Un chapitre fantastiquement raconté et ici trop rapidement résumé, dont je vous conseille la lecture pour mieux comprendre la complexité du jeu et de la rivalité entre Français, Américains et Britanniques.

L’invention de l’or

G. Garrett revient ensuite sur l’essence de l’étalon-or, rappelant que l’or, parce qu’il est la moins instable des ressources (relative constance de l’approvisionnement et des efforts pour l’extraire, inaltérabilité du métal) constitue la référence la plus commode à cette époque. Mais il ne s’agit que d’une convention, de même que la valeur à laquelle il est fixé en tant que monnaie. Il n’est donc qu’une représentation formelle contingente. Et il n’a d’ailleurs pas toujours été considéré comme la monnaie de référence (et ne l’est plus aujourd’hui, comme on le sait), puisque à l’origine, par exemple, le dollar ou la livre-sterling étaient auparavant représentés en argent.

Toujours est-il que la convention de l’étalon-or porte sur le ratio entre le montant de crédit créé et la quantité réelle d’or, qui est, là encore, évolutif selon la vitesse d’accroissement du commerce mondial au regard de celle de l’offre d’or. L’auteur montre alors comment la fonction moderne de l’or consiste donc à « limiter la quantité de monnaie et de crédit qui pourrait éventuellement être créée et mise en circulation intentionnellement et de façon irresponsable ».

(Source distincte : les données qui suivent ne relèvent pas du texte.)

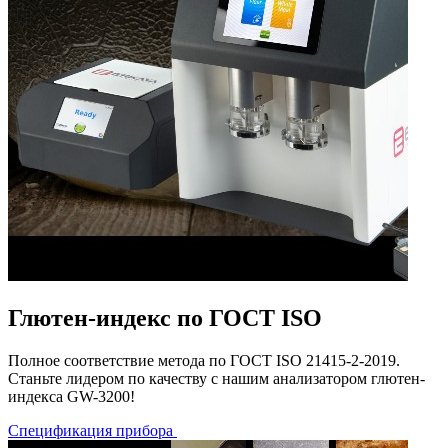
Глютен-индекс по ГОСТ ISO
Полное соответствие метода по ГОСТ ISO 21415-2-2019.
Станьте лидером по качеству с нашим анализатором глютен-
индекса GW-3200!
Спецификация прибора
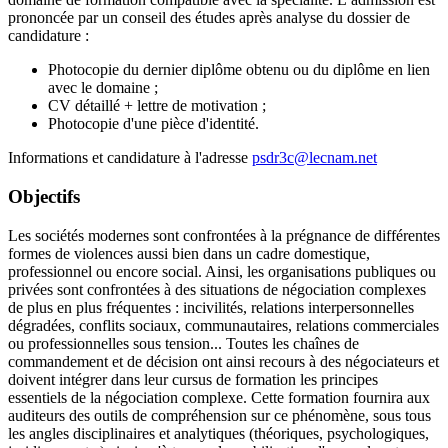
prononcée par un conseil des études après analyse du dossier de
candidature :
Photocopie du dernier diplôme obtenu ou du diplôme en lien
avec le domaine ;
CV détaillé + lettre de motivation ;
Photocopie d'une pièce d'identité.
Informations et candidature à l'adresse
psdr3c@lecnam.net
Objectifs
Les sociétés modernes sont confrontées à la prégnance de différentes
formes de violences aussi bien dans un cadre domestique,
professionnel ou encore social. Ainsi, les organisations publiques ou
privées sont confrontées à des situations de négociation complexes
de plus en plus fréquentes : incivilités, relations interpersonnelles
dégradées, conflits sociaux, communautaires, relations commerciales
ou professionnelles sous tension... Toutes les chaînes de
commandement et de décision ont ainsi recours à des négociateurs et
doivent intégrer dans leur cursus de formation les principes
essentiels de la négociation complexe. Cette formation fournira aux
auditeurs des outils de compréhension sur ce phénomène, sous tous
les angles disciplinaires et analytiques (théoriques, psychologiques,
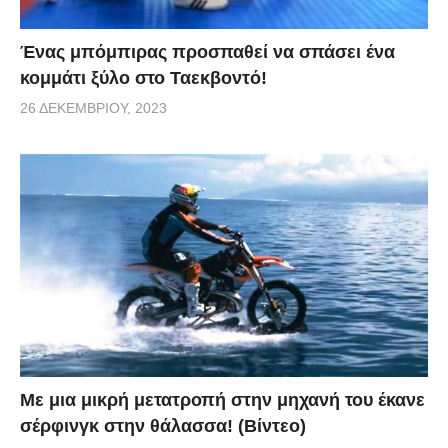
Ένας μπόμπιρας προσπαθεί να σπάσει ένα
κομμάτι ξύλο στο Ταεκβοντό!
26 ΔΕΚΕΜΒΡΊΟΥ, 2023
Με μια μικρή μετατροπή στην μηχανή του έκανε
σέρφινγκ στην θάλασσα! (Βίντεο)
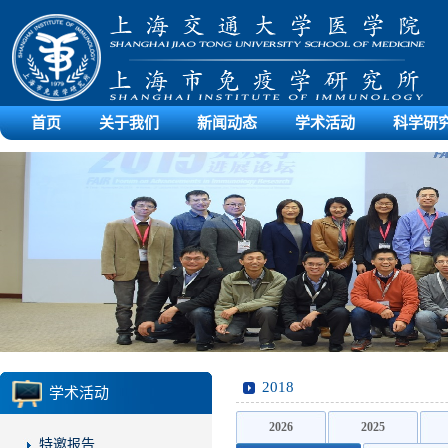
首页
关于我们
新闻动态
学术活动
科学研
2018
学术活动
2026
2025
特邀报告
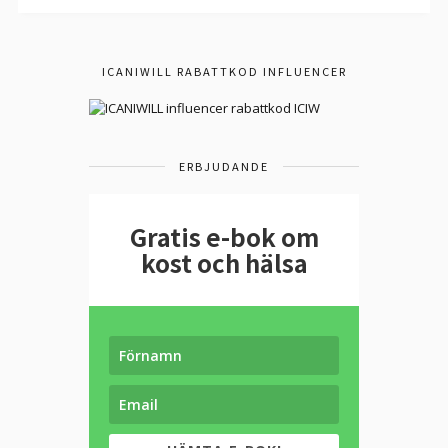
ICANIWILL RABATTKOD INFLUENCER
ERBJUDANDE
Gratis e-bok om
kost och hälsa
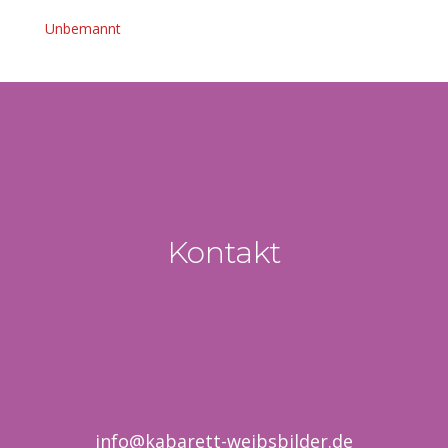
Unbemannt
Kontakt
info@kabarett-weibsbilder.de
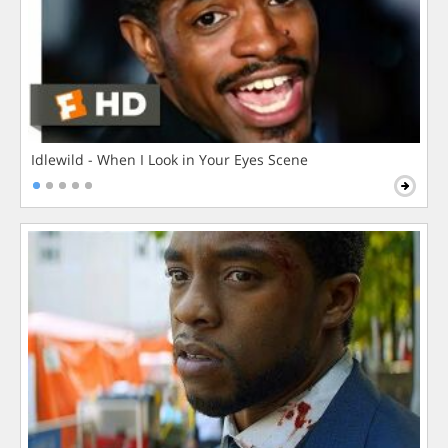
Idlewild - When I Look in Your Eyes Scene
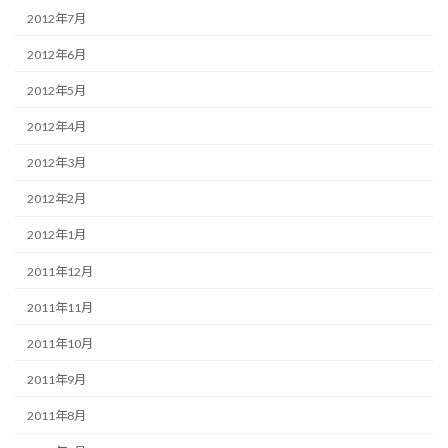
2012年7月
2012年6月
2012年5月
2012年4月
2012年3月
2012年2月
2012年1月
2011年12月
2011年11月
2011年10月
2011年9月
2011年8月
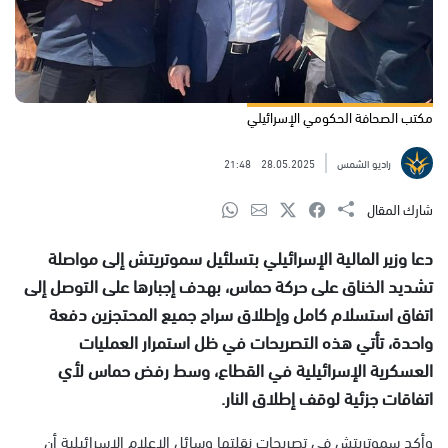
مكتب الصحافة الحكومي الإسرائيلي
راديو الشمس
28.05.2025
21:48
شارك المقال
دعا وزير المالية الإسرائيلي بتسلئيل سموتريتش إلى مواصلة
تشديد الخناق على حركة حماس، بهدف إجبارها على التوصل إلى
اتفاق استسلام كامل وإطلاق سراح جميع المحتجزين دفعة
واحدة، تأتي هذه التصريحات في ظل استمرار العمليات
العسكرية الإسرائيلية في القطاع، وسط رفض حماس لأي
اتفاقات جزئية لوقف إطلاق النار.
وأكد سموتريتش في تصريحات نقلتها وسائل الإعلام الإسرائيلية أن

Le problème vient lorsque la créativité en matière d’apparition de nouvelles formes de crédit atteint un niveau tel que, par une sorte de leurre et d’illusion collective conduisant à ce que « tout le monde puisse devenir infiniment riche par le biais de la dette infinie », on aboutit à une situation comme celle de 1928 et 1929. D’où l’importance de la définition de la convention sur l’or, qui doit agir comme une sorte de garde-fou. La confiance à l’égard des dépôts, du crédit, des obligations ou de la monnaie-papier en dépend. Mais l’auteur est très pessimiste sur la propension collective à retrouver les mêmes démons, et est convaincu que de telles crises se renouvelleront immanquablement ; l’histoire nous le prouve effectivement.

En cas de rupture de la confiance, c’est alors le développement de l’inflation, puis l’effondrement, avec une concurrence aiguë qui se développe entre les différents acteurs, États comme particuliers, pour rechercher l’or en tant que valeur-refuge. D’où l’importance d’une règle de bon sens dont la description fait ici penser un peu à la proposition de Milton Friedman d’une règle de progression de la création monétaire au rythme de la création réelle de richesse, sans qu’elle soit définie de manière aussi stricte.

Le livre des amortissements

Le dernier chapitre, le plus long, mais que je ne présenterai que très brièvement en raison de la longueur de cet article, porte sur l’émission des Liberty Bonds, les obligations ayant permis aux Alliés, ruinés et au bord de la défaite, de financer à partir de 1917 la reconquête et la fin de la guerre, puis le secours après-guerre et la reconstruction. Pour le montant prodigieux de près de 11 milliards de dollars de l’époque (à multiplier par 100 pour avoir une idée approximative en dollar actuel).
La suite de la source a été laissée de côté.